= Harvestdor::Indexer

A Gem to harvest meta/data from DOR and the skeleton code to index it and write to Solr.

== Installation

Add this line to your application's Gemfile:

    gem 'harvestdor-indexer'

And then execute:

    $ bundle

Or install it yourself as:

    $ gem install harvestdor-indexer

== Usage

You must override the index method and provide configuration options.  It is recommended to write a script to run it, too - example below.

=== Configuration / Set up

Create a yml config file for your collection going to a Solr index.  
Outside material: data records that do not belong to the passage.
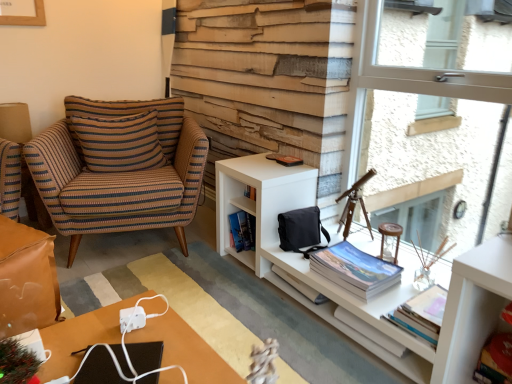 Find the location of a particular element. The image size is (512, 384). vacant space positioned to the left of white matte cabinet at right is located at coordinates (223, 305). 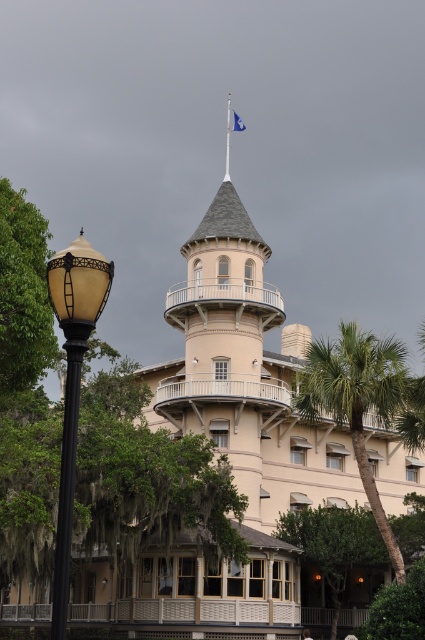 Based on the photo, how much distance is there between green leafy palm tree at center and black polished metal pole at left?

The distance of green leafy palm tree at center from black polished metal pole at left is 44.64 meters.

Does green leafy palm tree at center appear over black polished metal pole at left?

Yes.

Does point (316, 376) come in front of point (76, 401)?

No, (316, 376) is further to viewer.

Locate an element on the screen. The height and width of the screenshot is (640, 425). green leafy palm tree at center is located at coordinates point(365,403).

Does black polished metal pole at left have a greater height compared to blue fabric flagpole at top?

In fact, black polished metal pole at left may be shorter than blue fabric flagpole at top.

Does black polished metal pole at left have a smaller size compared to blue fabric flagpole at top?

Indeed, black polished metal pole at left has a smaller size compared to blue fabric flagpole at top.

You are a GUI agent. You are given a task and a screenshot of the screen. Output one action in this format:
    pyautogui.click(x=<x>, y=<y>)
    Task: Click on the black polished metal pole at left
    The image size is (425, 640).
    Given the screenshot: What is the action you would take?
    pyautogui.click(x=67, y=474)

Is matte black lamp post at left positioned before blue fabric flagpole at top?

Yes, it is in front of blue fabric flagpole at top.

Who is positioned more to the left, matte black lamp post at left or blue fabric flagpole at top?

From the viewer's perspective, matte black lamp post at left appears more on the left side.

The height and width of the screenshot is (640, 425). What do you see at coordinates (73, 385) in the screenshot? I see `matte black lamp post at left` at bounding box center [73, 385].

Locate an element on the screen. The image size is (425, 640). matte black lamp post at left is located at coordinates (73, 385). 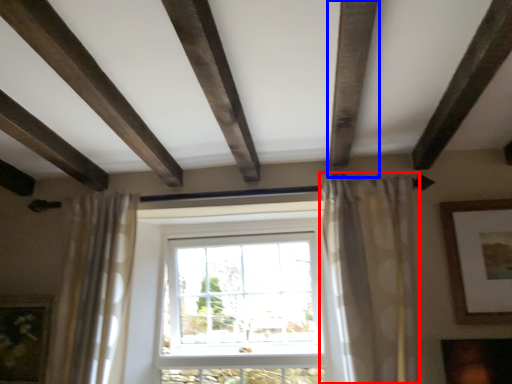 Question: Which object is further to the camera taking this photo, curtain (highlighted by a red box) or plank (highlighted by a blue box)?

Choices:
 (A) curtain
 (B) plank

Answer: (A) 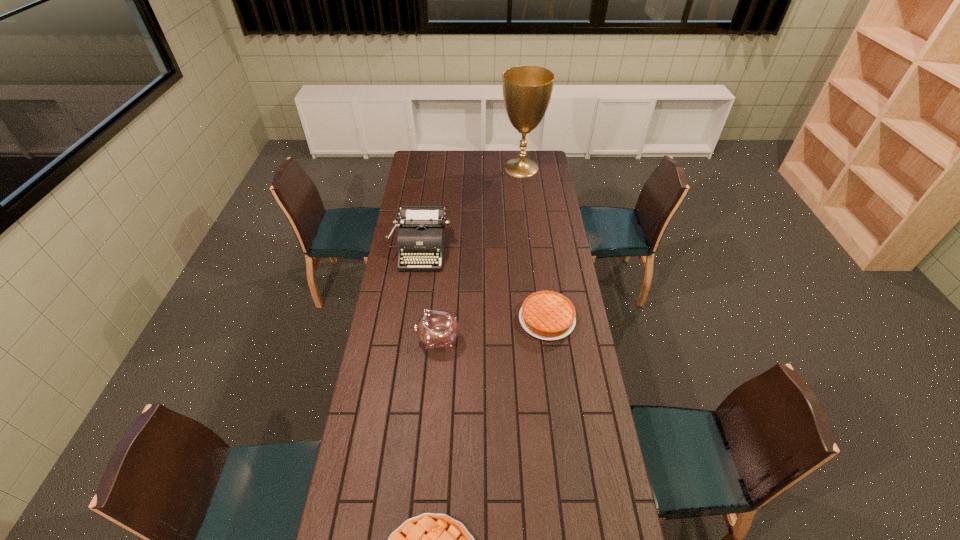 You are a GUI agent. You are given a task and a screenshot of the screen. Output one action in this format:
    pyautogui.click(x=<x>, y=<y>)
    Task: Click on the vacant space that's between the farther pie and the tallest object
    Image resolution: width=960 pixels, height=540 pixels.
    Given the screenshot: What is the action you would take?
    pyautogui.click(x=534, y=244)

Where is `vacant space in between the farther pie and the fourth nearest object`? The height and width of the screenshot is (540, 960). vacant space in between the farther pie and the fourth nearest object is located at coordinates (484, 284).

Locate an element on the screen. This screenshot has height=540, width=960. free space between the farther pie and the trophy cup is located at coordinates (534, 244).

Locate an element on the screen. object that is the third closest to the trophy cup is located at coordinates (436, 328).

Find the location of a particular element. the third closest object to the trophy cup is located at coordinates (436, 328).

In order to click on free spot that satisfies the following two spatial constraints: 1. on the front-facing side of the right pie; 2. on the left side of the typewriter in this screenshot , I will do `click(412, 319)`. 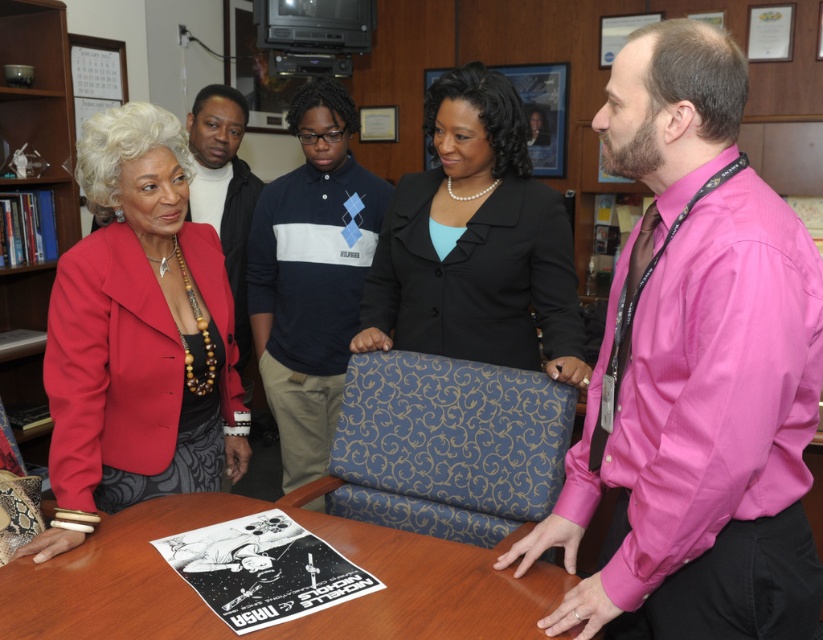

See  spec/config/ap.yml for an example.

You will want to copy that file and change the following settings:
1. log_name
2. default_set (in OAI harvesting params section)
2a. other OAI harvesting params
3. blacklist or whitelist if you are using them

You can also pass in non-default configurations as a hash

  indexer = Harvestdor::Indexer.new({:oai_repository_url => 'http://my_oai.org, :default_from_date => '2012-12-01'})

=== Override the Harvestdor::Indexer.index method

In your code, override this method from the Harvestdor::Indexer class

# create Solr doc for the druid and add it to Solr, unless it is on the blacklist.  
#  NOTE: don't forget to send commit to Solr, either once at end (already in harvest_and_index), or for each add, or ...
def index druid
  if blacklist.include?(druid)
    logger.info("Druid #{druid} is on the blacklist and will have no Solr doc created")
  else
    logger.error("You must override the index method to transform druids into Solr docs and add them to Solr")
    
    doc_hash = {}
    doc_hash[:id] = druid
    # doc_hash[:title_tsim] = smods_rec(druid).short_title

    # you might add things from Indexer level class here
    #  (e.g. things that are the same across all documents in the harvest)

    solr_client.add(doc_hash)

    # logger.info("Just created Solr doc for #{druid}")
    # TODO: provide call to code to update DOR object's workflow datastream??
  end
end

=== Run it

(bundle install)

I suggest you write a script to run the code.  Your script might look like this:

	#!/usr/bin/env ruby

	$LOAD_PATH.unshift(File.join(File.dirname(__FILE__), '..'))
	$LOAD_PATH.unshift(File.join(File.dirname(__FILE__), '..', 'lib'))

	require 'rubygems'
	begin
	  require 'your_indexer'
	rescue LoadError
	  require 'bundler/setup'
	  require 'your_indexer'
	end

	config_yml_path = ARGV.pop
	if config_yml_path.nil?
	  puts "** You must provide the full path to a config yml file **"
	  exit
	end
  
	indexer = Harvestdor::Indexer.new(config_yml_path, opts)
	indexer.harvest_and_index

Then you run the script like so:

	 ./bin/indexer config/(your coll).yml

I suggest you run your code on harvestdor-dev, as it is already set up to be able to harvest from the DOR OAI provider


== Contributing

# Fork it
# Create your feature branch (`git checkout -b my-new-feature`)
# Write code and tests.
# Commit your changes (`git commit -am 'Added some feature'`)
# Push to the branch (`git push origin my-new-feature`)
# Create new Pull Request

== Releases

* <b>0.0.3</b> add methods for public_xml, content_metadata, identity_metadata ...
* <b>0.0.2</b> better model code for index method (thanks, Bess!)
* <b>0.0.1</b> initial commit